Stavo bene coi miei amichetti quando ne avevo voglia, ma il momento più bello della giornata era per me dopo pranzo. Dopo aver mangiato avveniva una speciale congiunzione astrale per cui la mia sorellina rimaneva a guardare la televisione, mamma sistemava la cucina e poi si sedeva sul divano per i suoi film del pomeriggio, e papà ancora non era tornato dal lavoro. Era infatti proprio il rumore della sua macchina che si avvicinava al vialetto d’entrata del cortile, a segnare ogni giorno la fine di quello stato di grazia.
Dopo pranzo, con la pancia piena e la cameretta tutta per me, riuscivo ad avere quell’ora di solitudine meravigliosa. Scrivevo racconti sulla mia macchina da scrivere di plastica, giocavo coi Lego, o col Meccano oppure con una specie di Piccolo Elettrotecnico, una serie di piastrine, resistenze, condensatori con cui costruire circuiti temporizzati, LED lampeggianti, sensori di luce, tester di polarità. Appena finito di mangiare, correvo in camera pieno di un’energia creativa incontenibile, fisicamente esplosiva, e cominciavo a costruire cose, a volte a smontare apparecchiature come vecchie radio. Oppure a immaginare come sarebbe stata bella la mia vita quando, una volta adulto, quando avrei potuto disporre liberamente del mio tempo per creare, per dedicarmi alle cose che mi interessavano, libero di prolungare ad libitum quel momento di felicità. Povero illuso.
L’arrivo di mio padre corrispondeva sempre a una sensazione di angoscia terribile, e non perché lui fosse cattivo, per carità, ma perché voleva vedermi sui libri a studiare, e non a “perdere tempo” con le mie sciocchezze. Ti piace scrivere racconti? Bene, allora studia e potrai diventare uno scrittore. Ti diverti a costruire circuiti elettrici, e allora studia, e potrai diventare un ingegnere elettronico e progettare circuiti tutto il giorno. Qualsiasi cosa ti piace, adesso mettila da parte e dedicati a studiare quello che ti richiedono a scuola, poi se ne riparlerà. Fine della storia.

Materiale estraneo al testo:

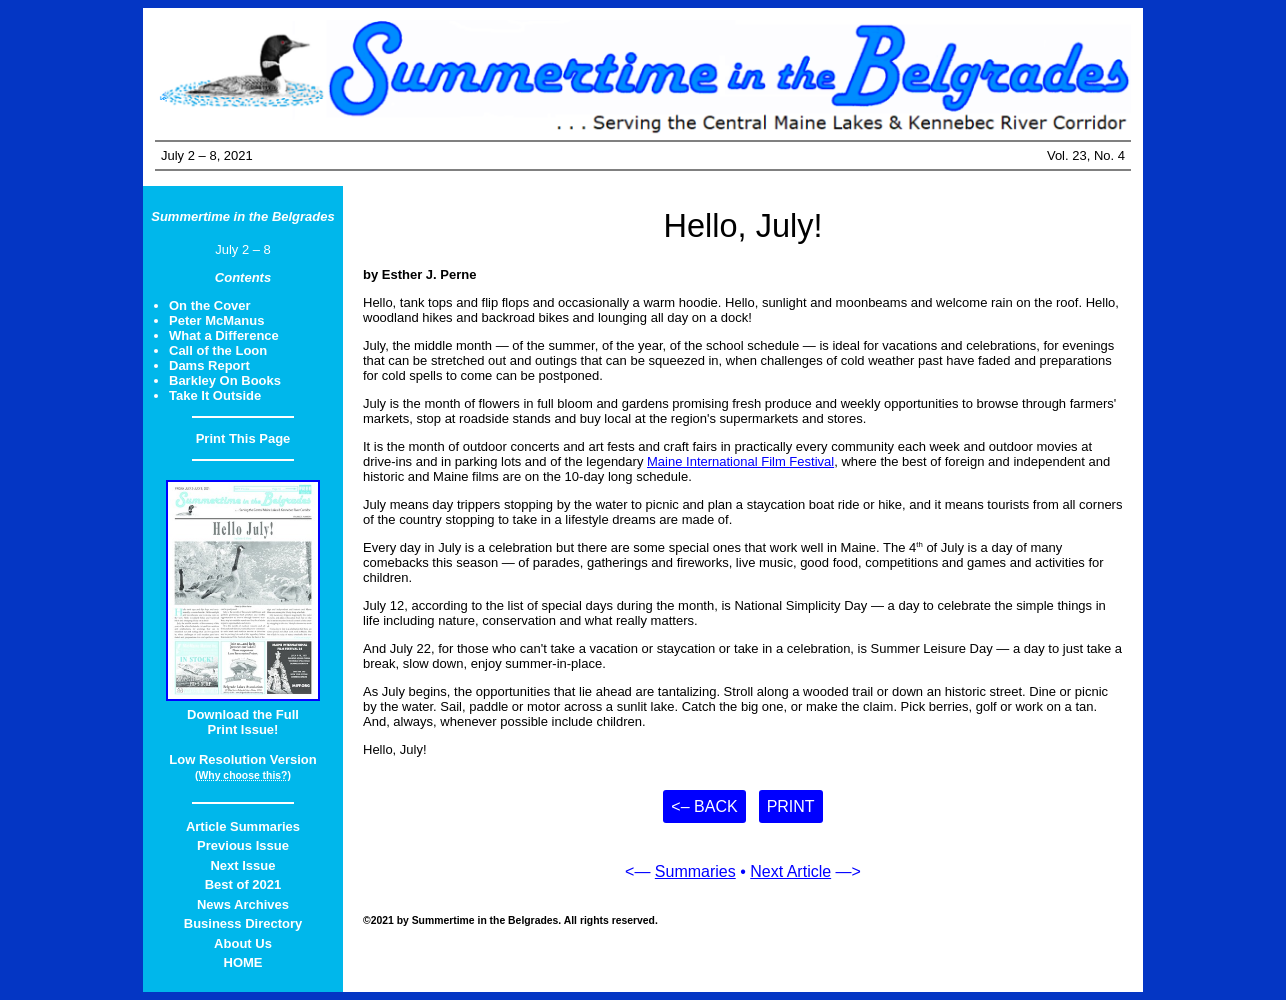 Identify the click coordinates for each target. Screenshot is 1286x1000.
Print (791, 806)
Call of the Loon (218, 350)
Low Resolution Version (242, 759)
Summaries (695, 871)
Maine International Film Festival (740, 461)
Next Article (790, 871)
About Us (243, 943)
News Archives (243, 904)
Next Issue (242, 865)
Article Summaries (243, 826)
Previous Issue (243, 845)
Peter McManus (216, 320)
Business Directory (243, 923)
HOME (243, 962)
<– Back (704, 806)
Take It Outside (215, 395)
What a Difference (224, 335)
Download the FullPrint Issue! (243, 722)
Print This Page (243, 438)
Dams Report (209, 365)
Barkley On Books (225, 380)
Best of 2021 (243, 884)
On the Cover (210, 305)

Per questo era così importante quell’ora e mezza prima dell’arrivo di papà, perché in quel momento io potevo entrare nel mio mondo, in una bolla in cui il tempo si fermava e il cervello andava a mille producendo idee, costruendo cose, inventando storie. Quel momento era l’unico residuo della mia vita prima che iniziasse la tortura della scuola elementare, quando potevo trascorrere tutto il pomeriggio sguazzando nella terra in giardino per costruire città di fango, oppure creando edifici coi mattoncini di plastica colorati o raccontando storie al pupazzo Pippo seduto sulla seggiolina rossa. Perché prima delle elementari c’era solo quella incomprensibile seccatura dell’asilo al mattino, quella cosa per cui venivo scaricato in un edificio pieno di ragazzini urlanti, ma quello era sopportabile, poi tornavo a casa e potevo stare per conto mio tutto il giorno.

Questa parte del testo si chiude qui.